APPLYING for a university place at Oxford or Cambridge is always a bit of a white knuckle ride but for Torquay student Brandon Heryet it came to a particularly nail-biting climax.
Brandon joined Torquay Boys' Grammar School sixth form from Torquay Academy (then Torquay Community College) after attending occasional lessons at the grammar three years ago, choosing to specialise in maths.
Andy Kosmaczewski, head of sixth form at the grammar, said: "Brandon went from strength to strength in his first year and decided to aim for a place at Oxford University.
"Just days before the date of the maths interviews at Oxford, he received the dreaded email informing him that his application had been rejected and he would not be required at interview.
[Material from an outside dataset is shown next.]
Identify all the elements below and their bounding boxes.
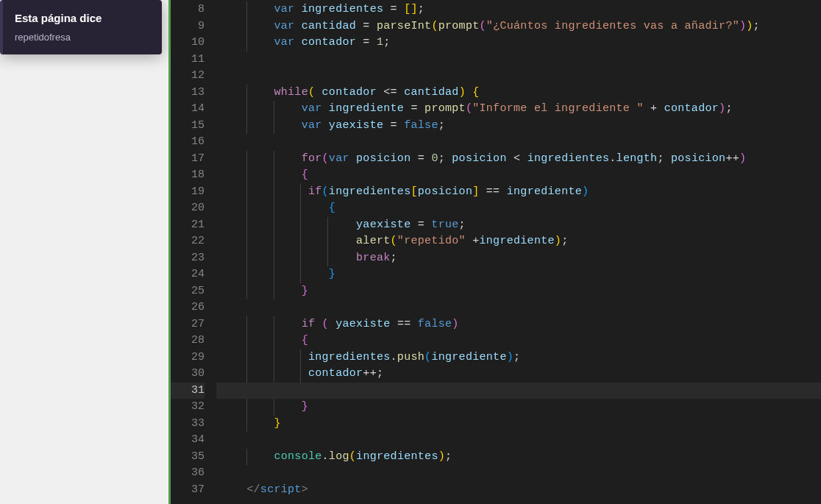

Brandon was bitterly disappointed, of course, but stoical.
"A day later a highly embarrassed representative from Oxford phoned the school to say the wrong email had been sent — Brandon had passed the first stage of selection and was expected at Oxford on the following day.
"Brandon managed to get to his interview on time and made such a positive impression on the maths tutors that he has been offered one of the coveted conditional places."
Mr Kosmaczewski added: "Doubtless, Brandon's success is partly a product of successful collaboration between Torquay Boys' Grammar School and Torquay Academy but mainly a testament to his exceptional ability and strength of character."
From September, Torquay Academy is launching its own sixth form in partnership with the grammar school.
Brandon is one of six students from the grammar school who have been accepted on highly competitive courses at some of the most sought after universities in England.
The 'Oxbridge' colleges of Oxford and Cambridge universities have a reputation not only for accepting the most able undergraduates but also for their rigorous interview procedure.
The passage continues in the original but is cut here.